_What is required_
An exact reproduction of all the data is needed, with no images in it.

_Dataset content_
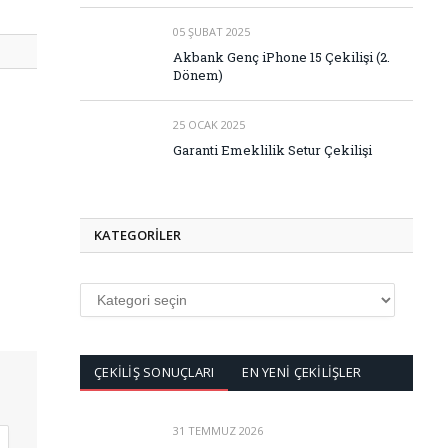
05 ŞUBAT 2025
Akbank Genç iPhone 15 Çekilişi (2.
Dönem)
25 OCAK 2025
Garanti Emeklilik Setur Çekilişi
KATEGORİLER
KATEGORİLER
ÇEKİLİŞ SONUÇLARI
EN YENİ ÇEKİLİŞLER
31 TEMMUZ 2026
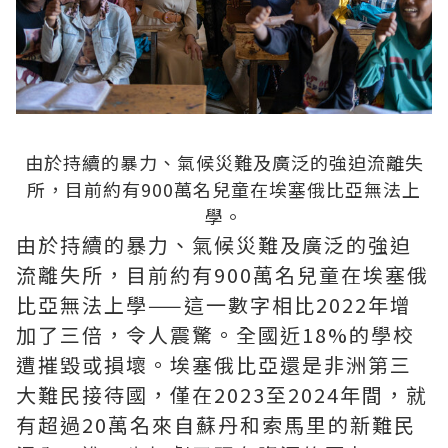
由於持續的暴力、氣候災難及廣泛的強迫流離失
所，目前約有900萬名兒童在埃塞俄比亞無法上
學。
由於持續的暴力、氣候災難及廣泛的強迫
流離失所，目前約有900萬名兒童在埃塞俄
比亞無法上學——這一數字相比2022年增
加了三倍，令人震驚。全國近18%的學校
遭摧毀或損壞。埃塞俄比亞還是非洲第三
大難民接待國，僅在2023至2024年間，就
有超過20萬名來自蘇丹和索馬里的新難民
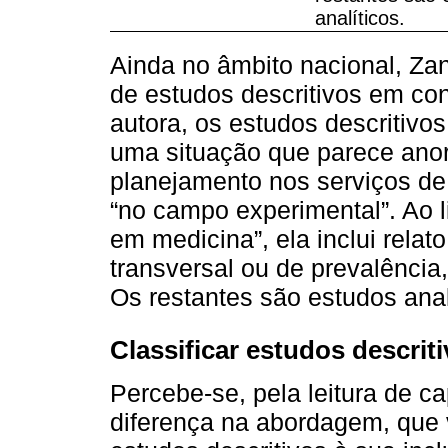
analíticos.
Ainda no âmbito nacional, Zan
de estudos descritivos em con
autora, os estudos descritivo
uma situação que parece anorm
planejamento nos serviços de
“no campo experimental”. Ao l
em medicina”, ela inclui relat
transversal ou de prevalência
Os restantes são estudos anal
Classificar estudos descrit
Percebe-se, pela leitura de ca
diferença na abordagem, que 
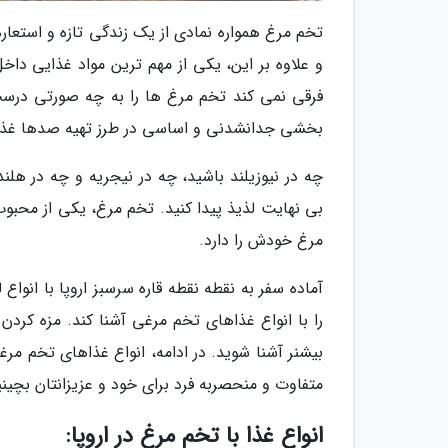
تخم مرغ همواره نمادی از یک زندگی تازه و استعا
و علاوه بر این، یکی از مهم ترین مواد غذایی داخ
فرقی نمی کند تخم مرغ ها را به چه صورتی درست 
بخشی جدانشدنی و اساسی در طرز تهیه صدها غذا 
چه در نیوزیلند باشید، چه در نیجریه و چه در هل
بی نهایت لذیذ پیدا کنید. تخم مرغ، یکی از مح
مرغ خودش را دارد.
آماده سفر به نقطه نقطه قاره سرسبز اروپا با انوا
را با انواع غذاهای تخم مرغی آشنا کند. مزه کردن
بیشنر آشنا شوید. در ادامه، انواع غذاهای تخم مرغ
متفاوت و منحصربه فرد برای خود و عزیزانتان بچینی
انواع غذا با تخم مرغ در اروپا:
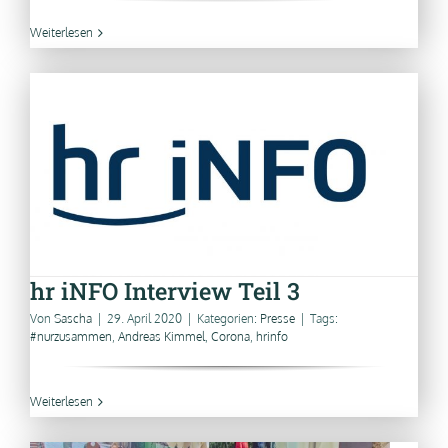
Weiterlesen
hr iNFO Interview Teil 3
Von
Sascha
|
29. April 2020
|
Kategorien:
Presse
|
Tags:
#nurzusammen
,
Andreas Kimmel
,
Corona
,
hrinfo
Weiterlesen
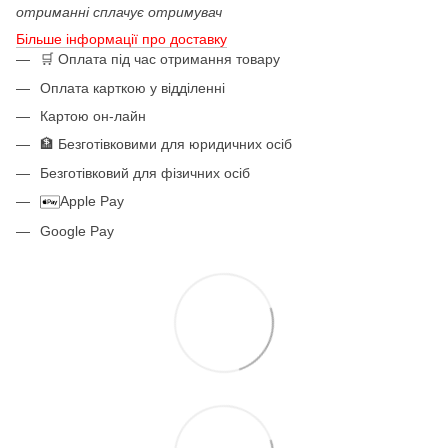
отриманні сплачує отримувач
Більше інформації про доставку
🛒 Оплата під час отримання товару
Оплата карткою у відділенні
Картою он-лайн
🏦 Безготівковими для юридичних осіб
Безготівковий для фізичних осіб
Apple Pay
Google Pay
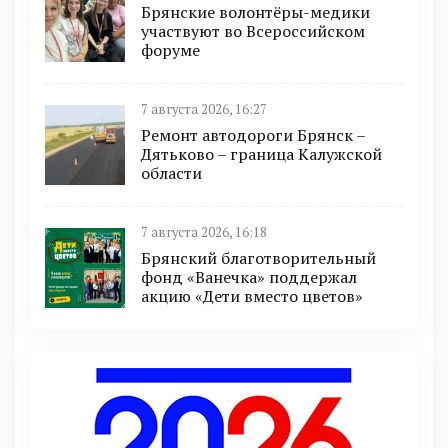
Брянские волонтёры-медики
участвуют во Всероссийском
форуме
7 августа 2026, 16:27
Ремонт автодороги Брянск –
Дятьково – граница Калужской
области
7 августа 2026, 16:18
Брянский благотворительный
фонд «Ванечка» поддержал
акцию «Дети вместо цветов»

_Solution for this task_
05 ŞUBAT 2025
Akbank Genç iPhone 15 Çekilişi (2.
Dönem)
25 OCAK 2025
Garanti Emeklilik Setur Çekilişi
KATEGORİLER
KATEGORİLER
ÇEKİLİŞ SONUÇLARI
EN YENİ ÇEKİLİŞLER
31 TEMMUZ 2026
由於持續的暴力、氣候災難及廣泛的強迫流離失
所，目前約有900萬名兒童在埃塞俄比亞無法上
學。
由於持續的暴力、氣候災難及廣泛的強迫
流離失所，目前約有900萬名兒童在埃塞俄
比亞無法上學——這一數字相比2022年增
加了三倍，令人震驚。全國近18%的學校
遭摧毀或損壞。埃塞俄比亞還是非洲第三
大難民接待國，僅在2023至2024年間，就
有超過20萬名來自蘇丹和索馬里的新難民
analíticos.
Ainda no âmbito nacional, Zan
de estudos descritivos em con
autora, os estudos descritivo
uma situação que parece anorm
planejamento nos serviços de
“no campo experimental”. Ao l
em medicina”, ela inclui relat
transversal ou de prevalência
Os restantes são estudos anal
Classificar estudos descrit
Percebe-se, pela leitura de ca
diferença na abordagem, que 
تخم مرغ همواره نمادی از یک زندگی تازه و استعا
و علاوه بر این، یکی از مهم ترین مواد غذایی داخ
فرقی نمی کند تخم مرغ ها را به چه صورتی درست 
بخشی جدانشدنی و اساسی در طرز تهیه صدها غذا 
چه در نیوزیلند باشید، چه در نیجریه و چه در هل
بی نهایت لذیذ پیدا کنید. تخم مرغ، یکی از مح
مرغ خودش را دارد.
آماده سفر به نقطه نقطه قاره سرسبز اروپا با انوا
را با انواع غذاهای تخم مرغی آشنا کند. مزه کردن
بیشنر آشنا شوید. در ادامه، انواع غذاهای تخم مرغ
متفاوت و منحصربه فرد برای خود و عزیزانتان بچینی
انواع غذا با تخم مرغ در اروپا:
Weiterlesen
hr iNFO Interview Teil 3
Von
Sascha
|
29. April 2020
|
Kategorien:
Presse
|
Tags:
#nurzusammen
,
Andreas Kimmel
,
Corona
,
hrinfo
Weiterlesen
отриманні сплачує отримувач
Більше інформації про доставку
🛒 Оплата під час отримання товару
Оплата карткою у відділенні
Картою он-лайн
🏦 Безготівковими для юридичних осіб
Безготівковий для фізичних осіб
Apple Pay
Google Pay
Брянские волонтёры-медики
участвуют во Всероссийском
форуме
7 августа 2026, 16:27
Ремонт автодороги Брянск –
Дятьково – граница Калужской
области
7 августа 2026, 16:18
Брянский благотворительный
фонд «Ванечка» поддержал
акцию «Дети вместо цветов»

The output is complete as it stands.